A hawk-like watch has to be kept on the progress of overnight or weekend work, as handing track back late incurs major financial penalties. "Since the job started three years ago, we’ve never overrun on one of our possessions,” he says.
Both NR and LUL need precise information on what work is being done, and how – down to details of what plant is required and how it will access and exit the site.
Before any works are carried out on or near the line on NR, a Safe System of Work (SSOW) plan needs to be produced. This is a document to inform the Controller of Site Safety the location of the works, access/egress points, isolation details, whether there are trains running, line speed and direction and any other hazards associated with the site of work.
One plan is required for each work group.

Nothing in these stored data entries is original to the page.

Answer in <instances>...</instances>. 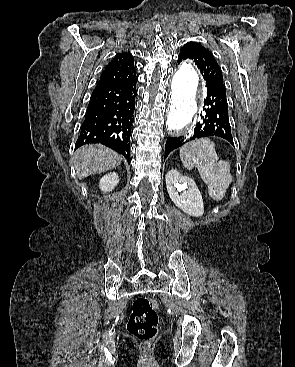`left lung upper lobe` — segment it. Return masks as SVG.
Masks as SVG:
<instances>
[{"instance_id":"left-lung-upper-lobe-1","label":"left lung upper lobe","mask_w":295,"mask_h":367,"mask_svg":"<svg viewBox=\"0 0 295 367\" xmlns=\"http://www.w3.org/2000/svg\"><path fill=\"white\" fill-rule=\"evenodd\" d=\"M191 59L195 62L203 78L224 83L221 69L210 51L197 42H188L181 49L178 61Z\"/></svg>"}]
</instances>
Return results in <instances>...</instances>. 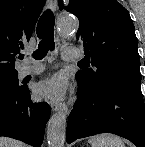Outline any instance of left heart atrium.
<instances>
[{
  "mask_svg": "<svg viewBox=\"0 0 145 147\" xmlns=\"http://www.w3.org/2000/svg\"><path fill=\"white\" fill-rule=\"evenodd\" d=\"M66 94V84L62 77L54 76L37 84L34 95L37 99L61 100Z\"/></svg>",
  "mask_w": 145,
  "mask_h": 147,
  "instance_id": "1",
  "label": "left heart atrium"
}]
</instances>
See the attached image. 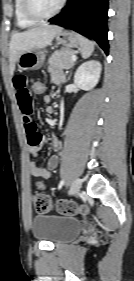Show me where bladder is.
<instances>
[{"label":"bladder","instance_id":"bladder-1","mask_svg":"<svg viewBox=\"0 0 134 281\" xmlns=\"http://www.w3.org/2000/svg\"><path fill=\"white\" fill-rule=\"evenodd\" d=\"M82 226V222L74 217L38 214L32 221V234L36 239L60 244L73 240Z\"/></svg>","mask_w":134,"mask_h":281}]
</instances>
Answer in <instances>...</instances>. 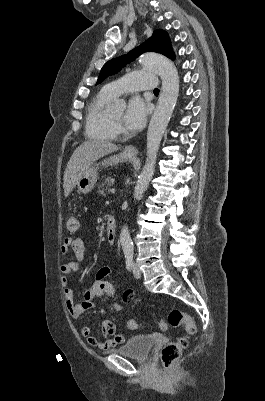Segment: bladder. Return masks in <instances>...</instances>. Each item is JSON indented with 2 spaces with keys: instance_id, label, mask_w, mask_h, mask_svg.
<instances>
[{
  "instance_id": "bladder-1",
  "label": "bladder",
  "mask_w": 265,
  "mask_h": 401,
  "mask_svg": "<svg viewBox=\"0 0 265 401\" xmlns=\"http://www.w3.org/2000/svg\"><path fill=\"white\" fill-rule=\"evenodd\" d=\"M154 343L155 339L152 336H136L131 338L124 346L108 350V352H118L125 357L145 358Z\"/></svg>"
}]
</instances>
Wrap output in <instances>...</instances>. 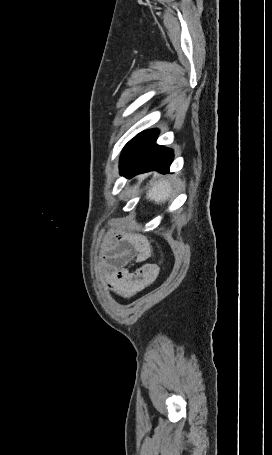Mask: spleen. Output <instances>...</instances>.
Wrapping results in <instances>:
<instances>
[{
  "label": "spleen",
  "instance_id": "1",
  "mask_svg": "<svg viewBox=\"0 0 272 455\" xmlns=\"http://www.w3.org/2000/svg\"><path fill=\"white\" fill-rule=\"evenodd\" d=\"M172 194V186L168 180H160L153 183L148 190L147 198L155 203L166 202Z\"/></svg>",
  "mask_w": 272,
  "mask_h": 455
}]
</instances>
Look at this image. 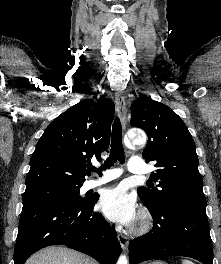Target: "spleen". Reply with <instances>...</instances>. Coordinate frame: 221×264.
Here are the masks:
<instances>
[{
	"label": "spleen",
	"mask_w": 221,
	"mask_h": 264,
	"mask_svg": "<svg viewBox=\"0 0 221 264\" xmlns=\"http://www.w3.org/2000/svg\"><path fill=\"white\" fill-rule=\"evenodd\" d=\"M182 264H194V263L186 259V260H182Z\"/></svg>",
	"instance_id": "3e777b00"
}]
</instances>
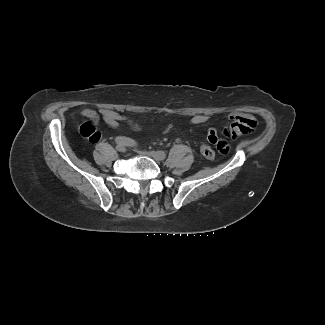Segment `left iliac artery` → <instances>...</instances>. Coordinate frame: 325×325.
I'll return each mask as SVG.
<instances>
[{
	"instance_id": "44dca946",
	"label": "left iliac artery",
	"mask_w": 325,
	"mask_h": 325,
	"mask_svg": "<svg viewBox=\"0 0 325 325\" xmlns=\"http://www.w3.org/2000/svg\"><path fill=\"white\" fill-rule=\"evenodd\" d=\"M157 153L160 160H164L166 158V153L164 151H158Z\"/></svg>"
}]
</instances>
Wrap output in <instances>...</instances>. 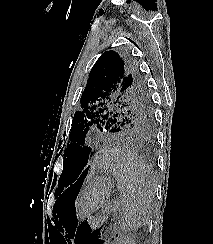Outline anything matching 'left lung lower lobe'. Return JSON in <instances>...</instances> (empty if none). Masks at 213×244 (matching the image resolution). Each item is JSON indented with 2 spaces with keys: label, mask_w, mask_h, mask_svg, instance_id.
Returning <instances> with one entry per match:
<instances>
[{
  "label": "left lung lower lobe",
  "mask_w": 213,
  "mask_h": 244,
  "mask_svg": "<svg viewBox=\"0 0 213 244\" xmlns=\"http://www.w3.org/2000/svg\"><path fill=\"white\" fill-rule=\"evenodd\" d=\"M91 155L92 153H90V149L86 150L85 153L83 154L80 162V167H79V176L77 177L73 185H81L83 183L84 178L88 172V168H86V165Z\"/></svg>",
  "instance_id": "0a47b994"
}]
</instances>
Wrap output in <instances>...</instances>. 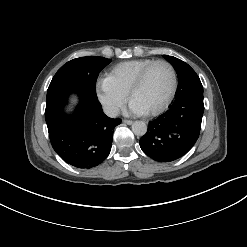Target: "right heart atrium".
<instances>
[{
  "mask_svg": "<svg viewBox=\"0 0 247 247\" xmlns=\"http://www.w3.org/2000/svg\"><path fill=\"white\" fill-rule=\"evenodd\" d=\"M95 91L99 102L110 115H116L127 99V92L108 76L98 79Z\"/></svg>",
  "mask_w": 247,
  "mask_h": 247,
  "instance_id": "right-heart-atrium-1",
  "label": "right heart atrium"
}]
</instances>
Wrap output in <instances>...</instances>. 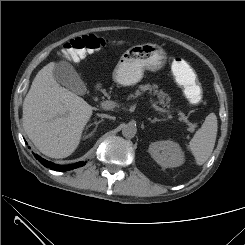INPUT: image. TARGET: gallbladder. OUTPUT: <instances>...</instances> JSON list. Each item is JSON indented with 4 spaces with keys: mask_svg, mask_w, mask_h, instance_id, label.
<instances>
[{
    "mask_svg": "<svg viewBox=\"0 0 245 245\" xmlns=\"http://www.w3.org/2000/svg\"><path fill=\"white\" fill-rule=\"evenodd\" d=\"M53 76L59 84L76 94L84 95L87 91L85 83L69 62L60 61L56 63Z\"/></svg>",
    "mask_w": 245,
    "mask_h": 245,
    "instance_id": "bac80fb5",
    "label": "gallbladder"
}]
</instances>
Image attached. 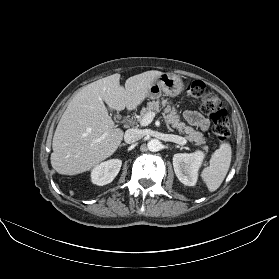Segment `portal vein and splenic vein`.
<instances>
[{"mask_svg":"<svg viewBox=\"0 0 279 279\" xmlns=\"http://www.w3.org/2000/svg\"><path fill=\"white\" fill-rule=\"evenodd\" d=\"M154 117H155V113L154 112L147 113L143 117V119L140 121V125L143 126V127L149 125L153 121Z\"/></svg>","mask_w":279,"mask_h":279,"instance_id":"1","label":"portal vein and splenic vein"}]
</instances>
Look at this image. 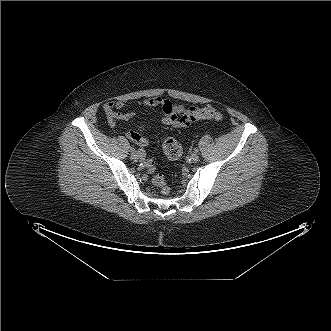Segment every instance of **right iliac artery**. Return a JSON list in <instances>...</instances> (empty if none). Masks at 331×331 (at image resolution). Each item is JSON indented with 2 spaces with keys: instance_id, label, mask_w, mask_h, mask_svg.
Here are the masks:
<instances>
[{
  "instance_id": "82829eb1",
  "label": "right iliac artery",
  "mask_w": 331,
  "mask_h": 331,
  "mask_svg": "<svg viewBox=\"0 0 331 331\" xmlns=\"http://www.w3.org/2000/svg\"><path fill=\"white\" fill-rule=\"evenodd\" d=\"M130 151H131V152H136V149H135L134 147L131 146V147H130Z\"/></svg>"
}]
</instances>
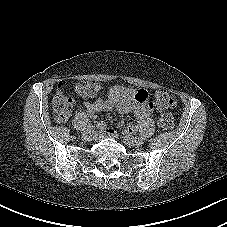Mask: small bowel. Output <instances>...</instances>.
Instances as JSON below:
<instances>
[{"mask_svg": "<svg viewBox=\"0 0 227 227\" xmlns=\"http://www.w3.org/2000/svg\"><path fill=\"white\" fill-rule=\"evenodd\" d=\"M103 89L104 87L101 86L100 90ZM153 107V103L148 100L147 94L144 91L133 90L120 85L110 88L107 97L98 98L94 102L84 103V109L90 116L116 108L121 113L134 112L141 120L151 114ZM135 131L136 126L127 128L128 133ZM108 134L113 136L114 131L109 130Z\"/></svg>", "mask_w": 227, "mask_h": 227, "instance_id": "1", "label": "small bowel"}]
</instances>
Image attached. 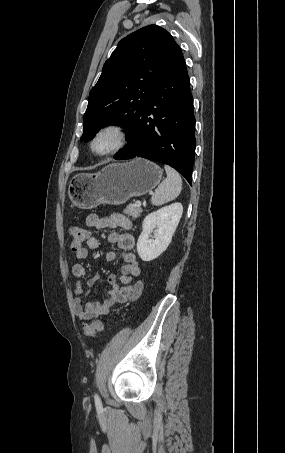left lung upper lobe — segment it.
Masks as SVG:
<instances>
[{
    "label": "left lung upper lobe",
    "instance_id": "5c2ea615",
    "mask_svg": "<svg viewBox=\"0 0 285 453\" xmlns=\"http://www.w3.org/2000/svg\"><path fill=\"white\" fill-rule=\"evenodd\" d=\"M178 49L171 34L156 25L123 38L90 91L81 141L108 125L125 128L127 139Z\"/></svg>",
    "mask_w": 285,
    "mask_h": 453
}]
</instances>
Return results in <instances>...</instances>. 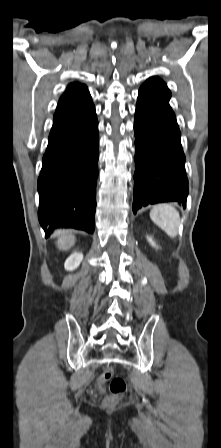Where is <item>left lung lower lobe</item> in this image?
Returning <instances> with one entry per match:
<instances>
[{
  "mask_svg": "<svg viewBox=\"0 0 221 448\" xmlns=\"http://www.w3.org/2000/svg\"><path fill=\"white\" fill-rule=\"evenodd\" d=\"M166 96L141 87L135 111V174L133 212L141 206L178 202L188 195L181 133Z\"/></svg>",
  "mask_w": 221,
  "mask_h": 448,
  "instance_id": "1",
  "label": "left lung lower lobe"
}]
</instances>
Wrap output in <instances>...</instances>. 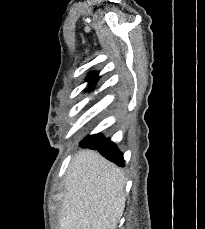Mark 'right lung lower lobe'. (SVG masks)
Returning <instances> with one entry per match:
<instances>
[{
    "mask_svg": "<svg viewBox=\"0 0 205 229\" xmlns=\"http://www.w3.org/2000/svg\"><path fill=\"white\" fill-rule=\"evenodd\" d=\"M82 148H89L98 150L106 159L114 162L118 166L124 167V159L122 153L118 150L116 145L109 139H106L101 134H95L85 138L80 143Z\"/></svg>",
    "mask_w": 205,
    "mask_h": 229,
    "instance_id": "obj_1",
    "label": "right lung lower lobe"
}]
</instances>
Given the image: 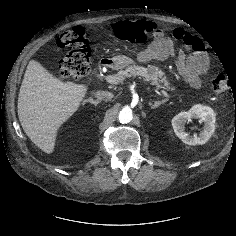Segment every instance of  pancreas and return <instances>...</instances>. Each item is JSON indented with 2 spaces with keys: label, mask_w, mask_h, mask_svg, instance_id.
Masks as SVG:
<instances>
[{
  "label": "pancreas",
  "mask_w": 236,
  "mask_h": 236,
  "mask_svg": "<svg viewBox=\"0 0 236 236\" xmlns=\"http://www.w3.org/2000/svg\"><path fill=\"white\" fill-rule=\"evenodd\" d=\"M122 80L125 78L139 76L143 78L144 81H150L151 84L157 86H164L166 90L174 91L175 87L171 86L168 78L165 76V73L162 70H159L158 67L153 65H148L147 67L142 66H129L124 71H120L117 74Z\"/></svg>",
  "instance_id": "1"
}]
</instances>
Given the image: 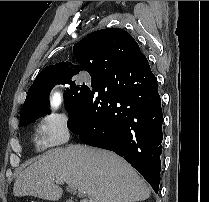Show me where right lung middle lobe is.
<instances>
[{"instance_id":"1","label":"right lung middle lobe","mask_w":209,"mask_h":202,"mask_svg":"<svg viewBox=\"0 0 209 202\" xmlns=\"http://www.w3.org/2000/svg\"><path fill=\"white\" fill-rule=\"evenodd\" d=\"M73 76L74 75H67L49 79L36 95L41 101V104L32 105L29 109L20 113V120L25 122L21 125L24 126L33 123L40 117L50 114L49 93L56 84L67 85L65 87L64 99L66 101L69 119L78 116L84 107L86 99L94 93L96 80L91 79L92 89L90 85L87 84H76L72 81Z\"/></svg>"}]
</instances>
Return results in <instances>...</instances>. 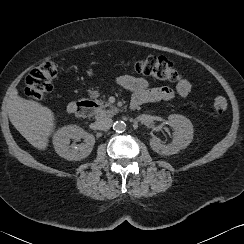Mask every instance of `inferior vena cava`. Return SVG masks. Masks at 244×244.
<instances>
[{"label": "inferior vena cava", "mask_w": 244, "mask_h": 244, "mask_svg": "<svg viewBox=\"0 0 244 244\" xmlns=\"http://www.w3.org/2000/svg\"><path fill=\"white\" fill-rule=\"evenodd\" d=\"M113 121L111 118H101L97 120L96 125L99 130L106 131L112 127Z\"/></svg>", "instance_id": "inferior-vena-cava-1"}]
</instances>
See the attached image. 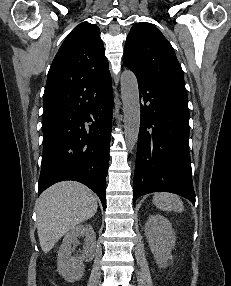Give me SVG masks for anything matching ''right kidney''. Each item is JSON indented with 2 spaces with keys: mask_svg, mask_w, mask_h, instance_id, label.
I'll return each mask as SVG.
<instances>
[{
  "mask_svg": "<svg viewBox=\"0 0 231 286\" xmlns=\"http://www.w3.org/2000/svg\"><path fill=\"white\" fill-rule=\"evenodd\" d=\"M78 237L84 238V247L79 256L72 257V243L76 242ZM96 247V236L91 225L80 224L70 230L63 238L62 245L58 251V271L68 282H75L84 275V262L93 259Z\"/></svg>",
  "mask_w": 231,
  "mask_h": 286,
  "instance_id": "ca27d5eb",
  "label": "right kidney"
}]
</instances>
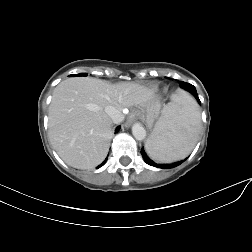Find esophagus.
I'll list each match as a JSON object with an SVG mask.
<instances>
[{
	"label": "esophagus",
	"mask_w": 252,
	"mask_h": 252,
	"mask_svg": "<svg viewBox=\"0 0 252 252\" xmlns=\"http://www.w3.org/2000/svg\"><path fill=\"white\" fill-rule=\"evenodd\" d=\"M134 121H135V113H131L127 117V120L125 122V127H127V128L130 127Z\"/></svg>",
	"instance_id": "esophagus-1"
}]
</instances>
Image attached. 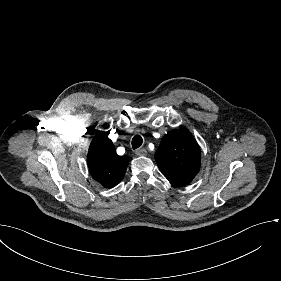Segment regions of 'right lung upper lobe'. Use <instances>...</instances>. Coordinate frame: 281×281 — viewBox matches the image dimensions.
<instances>
[{"mask_svg":"<svg viewBox=\"0 0 281 281\" xmlns=\"http://www.w3.org/2000/svg\"><path fill=\"white\" fill-rule=\"evenodd\" d=\"M97 134L88 151L87 163L93 178L106 188H112L123 179L129 159L118 156L109 132L95 131Z\"/></svg>","mask_w":281,"mask_h":281,"instance_id":"cb5924a9","label":"right lung upper lobe"}]
</instances>
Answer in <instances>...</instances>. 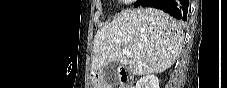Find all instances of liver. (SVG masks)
Returning <instances> with one entry per match:
<instances>
[{"label": "liver", "instance_id": "liver-1", "mask_svg": "<svg viewBox=\"0 0 227 88\" xmlns=\"http://www.w3.org/2000/svg\"><path fill=\"white\" fill-rule=\"evenodd\" d=\"M183 39L181 25L167 13L154 8L126 9L97 31L91 67L97 71L119 62L137 76L162 73L176 61Z\"/></svg>", "mask_w": 227, "mask_h": 88}]
</instances>
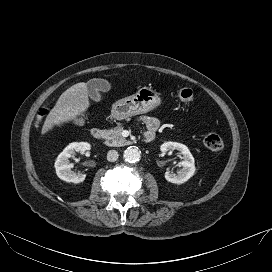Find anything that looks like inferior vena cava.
Listing matches in <instances>:
<instances>
[{"instance_id": "inferior-vena-cava-1", "label": "inferior vena cava", "mask_w": 272, "mask_h": 272, "mask_svg": "<svg viewBox=\"0 0 272 272\" xmlns=\"http://www.w3.org/2000/svg\"><path fill=\"white\" fill-rule=\"evenodd\" d=\"M119 154L116 150H110L107 153V160L110 162H114L118 159Z\"/></svg>"}]
</instances>
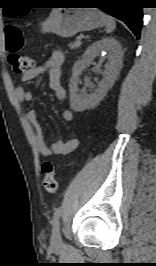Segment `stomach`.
<instances>
[{"label": "stomach", "instance_id": "1", "mask_svg": "<svg viewBox=\"0 0 156 266\" xmlns=\"http://www.w3.org/2000/svg\"><path fill=\"white\" fill-rule=\"evenodd\" d=\"M65 5H75L68 2ZM105 24L104 13L97 9L58 8L42 23V31L62 37H71L80 31H89Z\"/></svg>", "mask_w": 156, "mask_h": 266}]
</instances>
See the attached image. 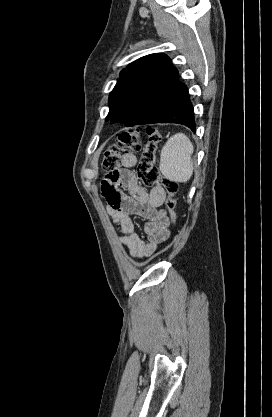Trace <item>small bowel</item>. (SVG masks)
Instances as JSON below:
<instances>
[{"mask_svg": "<svg viewBox=\"0 0 272 417\" xmlns=\"http://www.w3.org/2000/svg\"><path fill=\"white\" fill-rule=\"evenodd\" d=\"M137 158L128 153L122 158L123 168L109 173L102 181V195L107 201L109 215L122 233L119 242L128 249L133 258H143L154 253L158 245L169 237L170 220L167 212L161 208L166 193L158 185L149 191L140 184L136 171ZM128 192L125 194L121 191ZM133 216L146 220L145 239L136 232Z\"/></svg>", "mask_w": 272, "mask_h": 417, "instance_id": "obj_1", "label": "small bowel"}]
</instances>
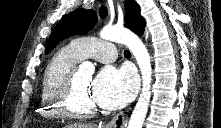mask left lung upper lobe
<instances>
[{
	"label": "left lung upper lobe",
	"mask_w": 221,
	"mask_h": 128,
	"mask_svg": "<svg viewBox=\"0 0 221 128\" xmlns=\"http://www.w3.org/2000/svg\"><path fill=\"white\" fill-rule=\"evenodd\" d=\"M125 27L138 35L144 32L145 22L140 15V7L134 0H125ZM106 15L105 8L100 9V16ZM97 23V14L93 10L77 9L65 17L54 28L46 47L49 53L58 43L65 38L77 34H86Z\"/></svg>",
	"instance_id": "1"
}]
</instances>
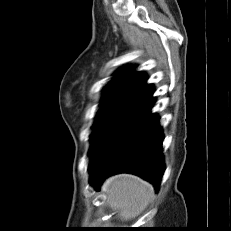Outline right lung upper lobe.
I'll use <instances>...</instances> for the list:
<instances>
[{
    "instance_id": "1",
    "label": "right lung upper lobe",
    "mask_w": 231,
    "mask_h": 231,
    "mask_svg": "<svg viewBox=\"0 0 231 231\" xmlns=\"http://www.w3.org/2000/svg\"><path fill=\"white\" fill-rule=\"evenodd\" d=\"M136 66L121 68L104 88L103 99L130 98L153 106L154 89L147 84V77L141 71H134Z\"/></svg>"
}]
</instances>
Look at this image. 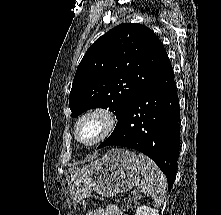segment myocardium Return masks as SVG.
<instances>
[{
  "label": "myocardium",
  "instance_id": "obj_1",
  "mask_svg": "<svg viewBox=\"0 0 221 215\" xmlns=\"http://www.w3.org/2000/svg\"><path fill=\"white\" fill-rule=\"evenodd\" d=\"M89 118L99 119L101 122V129L94 139H92L89 142H83L79 137V129L80 126L83 124V122ZM116 125H117V118L112 110L106 107L96 106L85 110L77 118L73 128V135L76 142L80 146L89 148L107 139L115 130Z\"/></svg>",
  "mask_w": 221,
  "mask_h": 215
}]
</instances>
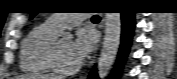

To give an idea of the number of documents that are produced, over the Easter Possession Amer Inayat, Costain’s only SSOW Planner, produced over 100 of them.
To ensure possessions run smoothly, Atif attends two ‘red, amber, green’ (RAG) meetings each week where clients and contractors go through possessions planned for the following 14 weeks.
This information is updated regularly on the ‘RAG sheet’ that is distributed through the project team and Atif talks to team members daily. They are also circulated with details of which possessions have been approved…or declined.
“We’ve never been turned down by LUL as such,” says Atif, “but possessions have been refused for external reasons. For example, LUL wanted to keep services running for the royal wedding during the holiday Friday and NR shortened their possession to cope with the London Marathon.”